Anteriormente, muitos cientistas consideravam que a perda de dióxido de carbono da atmosfera, que ajudava a manter Marte aquecido, causava o problema. Mas as novas descobertas sugerem que a mudança foi causada pela perda de algum outro ingrediente importante que mantinha o planeta quente o bastante para ter água corrente. Qual é ele, porém, ainda não se sabe.
Água espalhada e nem uma gota para beber
Em 1972, os cientistas ficaram surpresos ao ver fotos da missão Mariner 9 da Nasa enquanto ela orbitava Marte. As fotos revelaram uma paisagem cheia de leitos de rios – evidência de que o planeta já teve muita água líquida, embora esteja seco hoje.
Como Marte não tem placas tectônicas para deslocar e enterrar rochas ao longo do tempo, antigos leitos de rios ainda estão na superfície como evidências abandonadas às pressas. Isso permitiu que Kite e seus colaboradores, incluindo Bowen Fan (pós-graduando da Universidade de Chicago), bem como cientistas da Smithsonian Institution, do Planetary Science Institute, do California Institute of Technology (Caltech), do Jet Propulsion Laboratory (JPL) e do Aeolis Research, dos EUA, analisassem mapas com base em milhares de fotos tiradas de órbita por satélites. Com base em quais leitos se sobrepõem a quais e como estão intemperizados (ou seja, desgastados), a equipe montou uma linha do tempo de como a atividade do rio mudou em altitude e latitude ao longo de bilhões de anos.
Então eles poderiam combinar isso com simulações de diferentes condições climáticas e ver qual combinava melhor.
Múltiplas variáveis
Os climas planetários são extremamente complexos, com muitas, muitas variáveis a serem consideradas – especialmente se você quiser manter seu planeta na zona denominada “Cachinhos Dourados” (Goldilocks Zone), onde é quente o suficiente para a água ser líquida, mas não tão quente que ferva. O calor pode vir do sol de um planeta, mas este deve estar perto o suficiente para receber radiação e não tão perto que a radiação retire sua atmosfera. Gases de efeito estufa, como dióxido de carbono e metano, podem reter o calor perto da superfície de um planeta.
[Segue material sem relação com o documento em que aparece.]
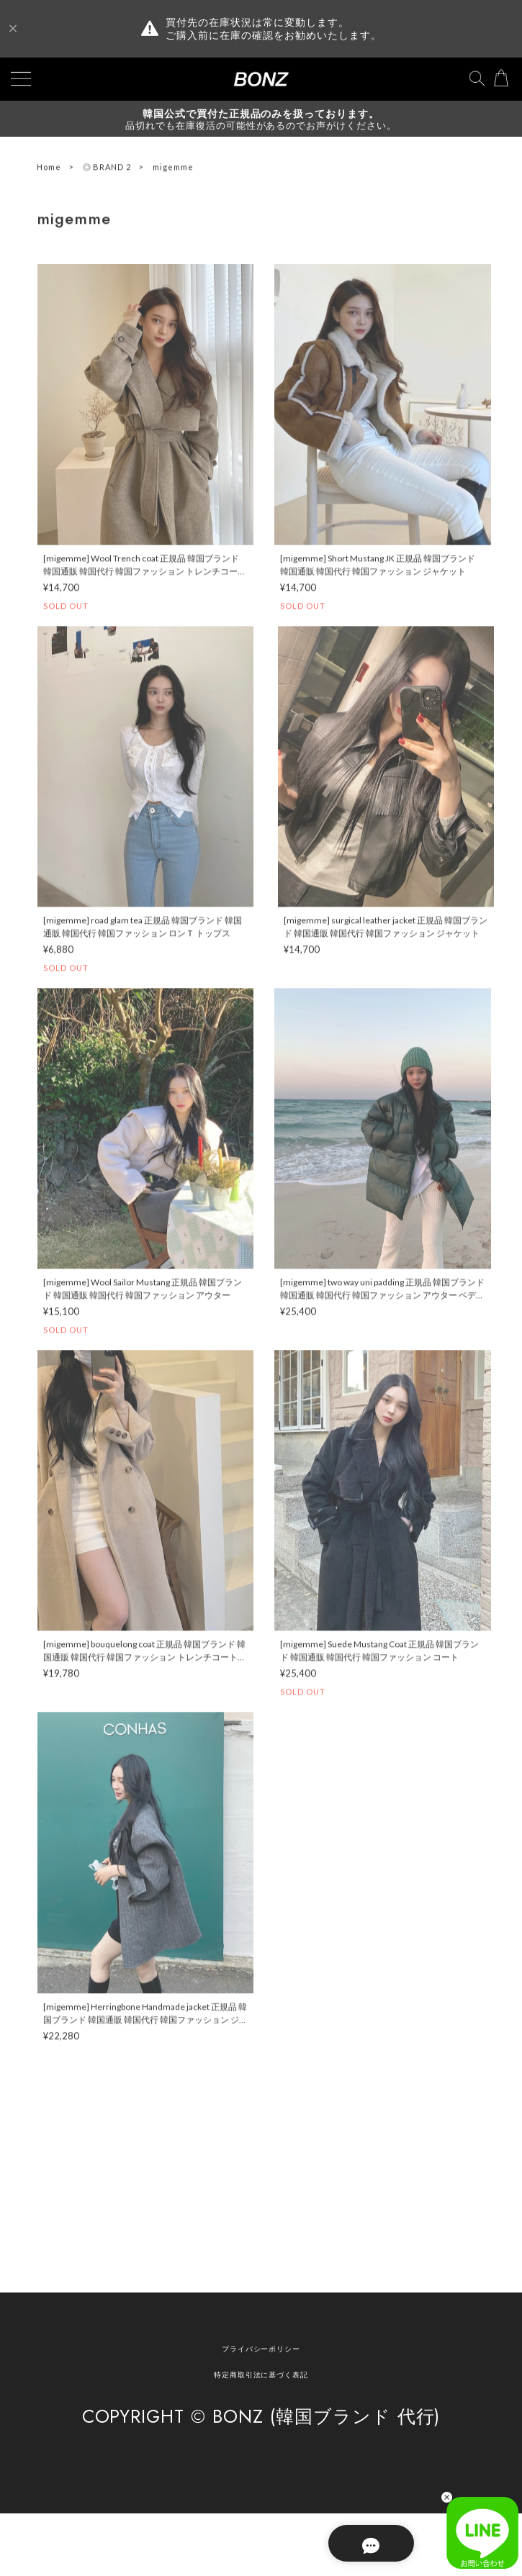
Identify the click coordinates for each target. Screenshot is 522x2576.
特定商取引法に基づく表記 (261, 2374)
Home (49, 168)
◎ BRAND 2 (107, 168)
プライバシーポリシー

A própria água também desempenha um papel; pode existir como nuvens na atmosfera ou como neve e gelo na superfície. As camadas de neve tendem a agir como um espelho para refletir a luz da estrela de volta ao espaço, mas as nuvens podem prender ou refletir a luz, dependendo de sua altura e composição.
Kite e seus colaboradores avaliaram muitas combinações diferentes desses fatores em suas simulações, procurando condições que pudessem fazer com que o planeta ficasse quente o suficiente para que pelo menos alguma água líquida existisse nos rios por mais de bilhões de anos, mas depois a perdesse abruptamente.
Ao compararem diferentes simulações, eles viram algo surpreendente. Alterar a quantidade de dióxido de carbono na atmosfera não mudou o resultado. Ou seja, a força motriz da mudança não parecia ser esse gás. “O dióxido de carbono é um forte gás de efeito estufa, então realmente foi o principal candidato para explicar a secagem de Marte”, disse Kite, especialista em climas de outros mundos. “Mas esses resultados sugerem que não é tão simples.”
Testes possíveis
Existem várias opções alternativas. A nova evidência se encaixa bem com um cenário, sugerido em um estudo de 2021 de Kite, em que uma camada de nuvens finas e geladas no alto da atmosfera de Marte atua como vidro translúcido de estufa, retendo o calor. Outros cientistas sugeriram que, se o hidrogênio fosse liberado do interior do planeta, ele poderia ter interagido com o dióxido de carbono na atmosfera para absorver a luz infravermelha e aquecer o planeta.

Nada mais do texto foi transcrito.